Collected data
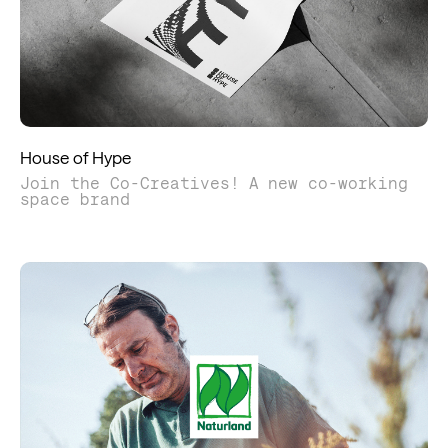
House of Hype
Join the Co-Creatives! A new co-working
space brand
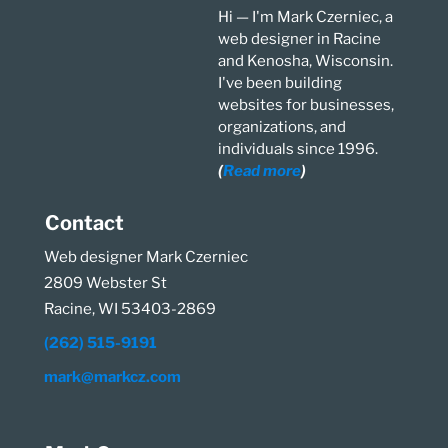
Hi — I'm Mark Czerniec, a
web designer in Racine
and Kenosha, Wisconsin.
I've been building
websites for businesses,
organizations, and
individuals since 1996.
(
Read more
)
Contact
Web designer Mark Czerniec
2809 Webster St
Racine, WI 53403-2869
(262) 515-9191
mark@markcz.com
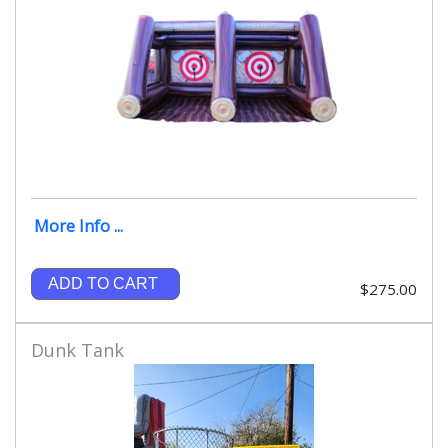
More Info ...
ADD TO CART
$275.00
Dunk Tank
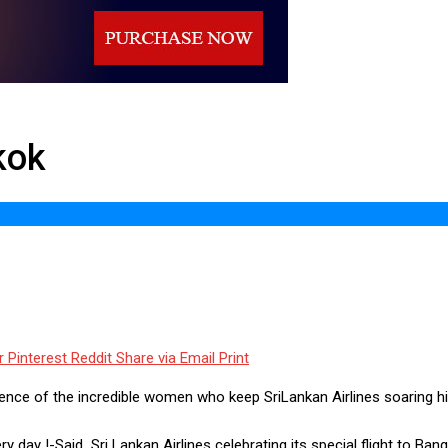
kok
r
Pinterest
Reddit
Share via Email
Print
lence of the incredible women who keep SriLankan Airlines soaring h
day !-Said Sri Lankan Airlines celebrating its special flight to Ban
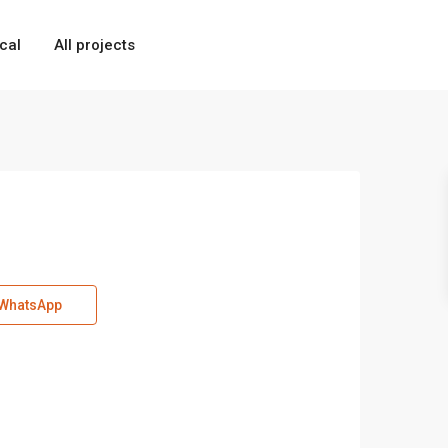
cal
All projects
WhatsApp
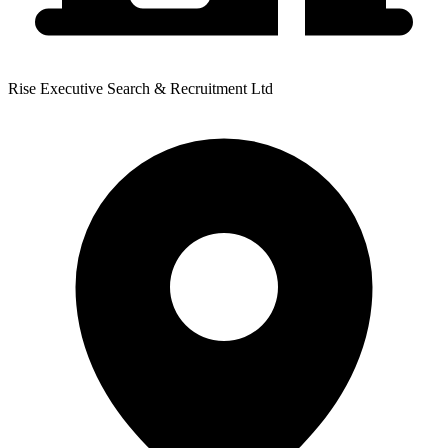
Rise Executive Search & Recruitment Ltd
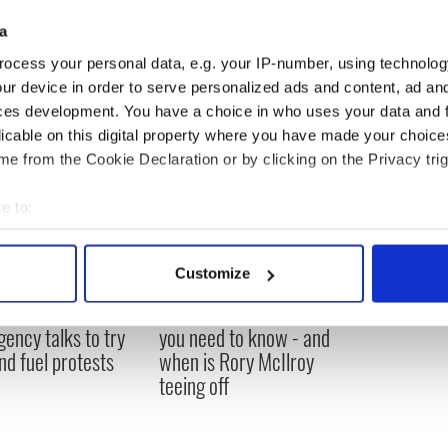
a
ocess your personal data, e.g. your IP-number, using technolog
ur device in order to serve personalized ads and content, ad a
ces development. You have a choice in who uses your data and 
licable on this digital property where you have made your choic
e from the Cookie Declaration or by clicking on the Privacy trig
e to:
bout your geographical location which can be accurate to within 
 actively scanning it for specific characteristics (fingerprinting)
Customize
 personal data is processed and set your preferences in the
det
 Government to hold
The Masters 2026: All
ency talks to try
you need to know - and
e content and ads, to provide social media features and to analy
nd fuel protests
when is Rory McIlroy
 our site with our social media, advertising and analytics partn
teeing off
 provided to them or that they’ve collected from your use of their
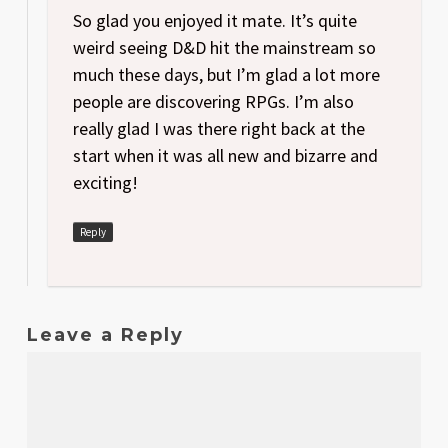
So glad you enjoyed it mate. It’s quite
weird seeing D&D hit the mainstream so
much these days, but I’m glad a lot more
people are discovering RPGs. I’m also
really glad I was there right back at the
start when it was all new and bizarre and
exciting!
Reply
Leave a Reply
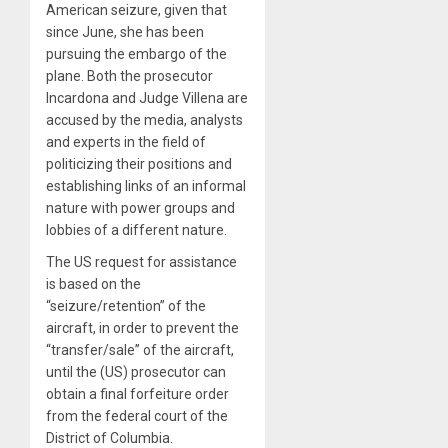
American seizure, given that
since June, she has been
pursuing the embargo of the
plane. Both the prosecutor
Incardona and Judge Villena are
accused by the media, analysts
and experts in the field of
politicizing their positions and
establishing links of an informal
nature with power groups and
lobbies of a different nature.
The US request for assistance
is based on the
“seizure/retention” of the
aircraft, in order to prevent the
“transfer/sale” of the aircraft,
until the (US) prosecutor can
obtain a final forfeiture order
from the federal court of the
District of Columbia.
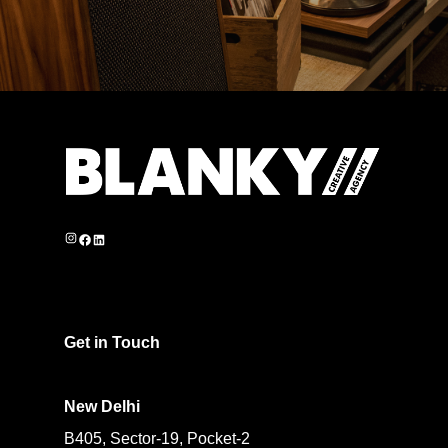
Instagram
Facebook
LinkedIn
Get in Touch
New Delhi
B405, Sector-19, Pocket-2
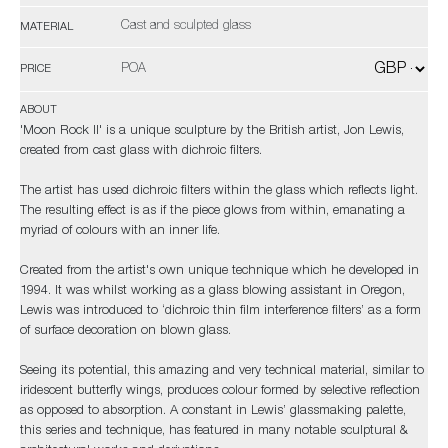
Cast and sculpted glass
MATERIAL
POA
PRICE
ABOUT
'Moon Rock II' is a unique sculpture by the British artist, Jon Lewis,
created from cast glass with dichroic filters.
The artist has used dichroic filters within the glass which reflects light.
The resulting effect is as if the piece glows from within, emanating a
myriad of colours with an inner life.
Created from the artist's own unique technique which he developed in
1994. It was whilst working as a glass blowing assistant in Oregon,
Lewis was introduced to ‘dichroic thin film interference filters’ as a form
of surface decoration on blown glass.
Seeing its potential, this amazing and very technical material, similar to
iridescent butterfly wings, produces colour formed by selective reflection
as opposed to absorption. A constant in Lewis’ glassmaking palette,
this series and technique, has featured in many notable sculptural &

> [PROBLEM TO SOLVE]
Output every record above verbatim, excluding images.

> [THE COMPLETED TASK]
House of Hype
Join the Co-Creatives! A new co-working
space brand
Hi — I'm Mark Czerniec, a
web designer in Racine
and Kenosha, Wisconsin.
I've been building
websites for businesses,
organizations, and
individuals since 1996.
(
Read more
)
Contact
Web designer Mark Czerniec
2809 Webster St
Racine, WI 53403-2869
(262) 515-9191
mark@markcz.com
More Info ...
ADD TO CART
$275.00
Dunk Tank
kok
r
Pinterest
Reddit
Share via Email
Print
lence of the incredible women who keep SriLankan Airlines soaring h
day !-Said Sri Lankan Airlines celebrating its special flight to Ban
cal
All projects
WhatsApp
Rise Executive Search & Recruitment Ltd
a
ocess your personal data, e.g. your IP-number, using technolog
ur device in order to serve personalized ads and content, ad a
ces development. You have a choice in who uses your data and 
licable on this digital property where you have made your choic
e from the Cookie Declaration or by clicking on the Privacy trig
e to:
bout your geographical location which can be accurate to within 
 actively scanning it for specific characteristics (fingerprinting)
Customize
 personal data is processed and set your preferences in the
det
 Government to hold
The Masters 2026: All
ency talks to try
you need to know - and
e content and ads, to provide social media features and to analy
nd fuel protests
when is Rory McIlroy
 our site with our social media, advertising and analytics partn
teeing off
 provided to them or that they’ve collected from your use of their
So glad you enjoyed it mate. It’s quite
weird seeing D&D hit the mainstream so
much these days, but I’m glad a lot more
people are discovering RPGs. I’m also
really glad I was there right back at the
start when it was all new and bizarre and
exciting!
Reply
Leave a Reply
American seizure, given that
since June, she has been
pursuing the embargo of the
plane. Both the prosecutor
Incardona and Judge Villena are
accused by the media, analysts
and experts in the field of
politicizing their positions and
establishing links of an informal
nature with power groups and
lobbies of a different nature.
The US request for assistance
is based on the
“seizure/retention” of the
aircraft, in order to prevent the
“transfer/sale” of the aircraft,
until the (US) prosecutor can
obtain a final forfeiture order
from the federal court of the
District of Columbia.
Instagram
Facebook
LinkedIn
Get in Touch
New Delhi
B405, Sector-19, Pocket-2
Cast and sculpted glass
MATERIAL
POA
PRICE
ABOUT
'Moon Rock II' is a unique sculpture by the British artist, Jon Lewis,
created from cast glass with dichroic filters.
The artist has used dichroic filters within the glass which reflects light.
The resulting effect is as if the piece glows from within, emanating a
myriad of colours with an inner life.
Created from the artist's own unique technique which he developed in
1994. It was whilst working as a glass blowing assistant in Oregon,
Lewis was introduced to ‘dichroic thin film interference filters’ as a form
of surface decoration on blown glass.
Seeing its potential, this amazing and very technical material, similar to
iridescent butterfly wings, produces colour formed by selective reflection
as opposed to absorption. A constant in Lewis’ glassmaking palette,
this series and technique, has featured in many notable sculptural &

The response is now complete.